An exception is generally used to handle a situation that a function is otherwise unable to handle. A function is ultimately set of instructions you run on a variable input, and sometimes that just won’t work.
For a basic real world example, let’s say you’re putting away groceries. Part of this is “hey, I’ve got a vegetable, let’s put it in the veggie drawer”. We could call this putInVeggieDrawer(vegetable). The steps of this function are open the fridge, open the veggie drawer, put the veggie in the drawer, close the drawer, close the fridge. You do this on a cabbage, a carrot, a leek, and then you try to do it on a pumpkin.

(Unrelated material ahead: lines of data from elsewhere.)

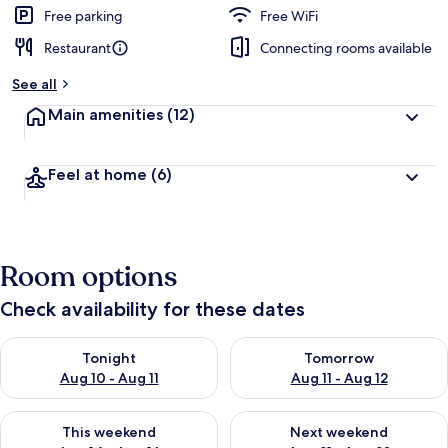
Free parking
Free WiFi
Restaurant
Connecting rooms available
See all
Main amenities
(12)
Feel at home
(6)
Room options
Check availability for these dates
Check availability for tonight Aug 10 - Aug 11
Check availability for tomorro
Tonight
Tomorrow
Aug 10 - Aug 11
Aug 11 - Aug 12
Check availability for this weekend Aug 14 - Aug 16
Check availability for next w
This weekend
Next weekend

Pumpkin doesn’t fit when you run the “put in drawer” step. We haven’t taken that situation into account, so we throw an exception. VeggieDrawerOutOfSpace exception.
Now, a program can only do what you have told it to do (you probably just told it badly if it’s doing something you don’t expect), so if we have to prepared for this, everything grinds to a halt.
So let’s say we want a contingency plan for a case where we get a VeggieDrawerOutOfSpace exception. We try the step that’s throwing it and catch the exception. If we get it, we want to execute an alternate set of instructions – put it in the root cellar instead. But we also want to make sure we’re always closing the veggie drawer and fridge, so we put those in a finally step so we do them even if we hit our exception on this step.
Generally, you want to be specific with your catches, and look for a specific type of exception. You don’t want to continue doing the same thing if you’ve actually got a FridgeOnFire exception – that’s a case to actually shut down the program entirely.